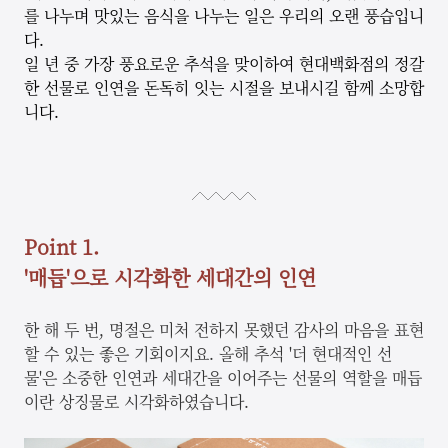
를 나누며 맛있는 음식을 나누는 일은 우리의 오랜 풍습입니
다.
일 년 중 가장 풍요로운 추석을 맞이하여 현대백화점의 정갈
한 선물로 인연을 돈독히 잇는 시절을 보내시길 함께 소망합
니다.
Point 1.
'매듭'으로 시각화한 세대간의 인연
한 해 두 번, 명절은 미처 전하지 못했던 감사의 마음을 표현
할 수 있는 좋은 기회이지요. 올해 추석 '더 현대적인 선
물'은 소중한 인연과 세대간을 이어주는 선물의 역할을 매듭
이란 상징물로 시각화하였습니다.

---+---

▸ Task directions:
Retype every entry exactly as written, but omit the pictures.

▸ Written solution:
를 나누며 맛있는 음식을 나누는 일은 우리의 오랜 풍습입니
다.
일 년 중 가장 풍요로운 추석을 맞이하여 현대백화점의 정갈
한 선물로 인연을 돈독히 잇는 시절을 보내시길 함께 소망합
니다.
Point 1.
'매듭'으로 시각화한 세대간의 인연
한 해 두 번, 명절은 미처 전하지 못했던 감사의 마음을 표현
할 수 있는 좋은 기회이지요. 올해 추석 '더 현대적인 선
물'은 소중한 인연과 세대간을 이어주는 선물의 역할을 매듭
이란 상징물로 시각화하였습니다.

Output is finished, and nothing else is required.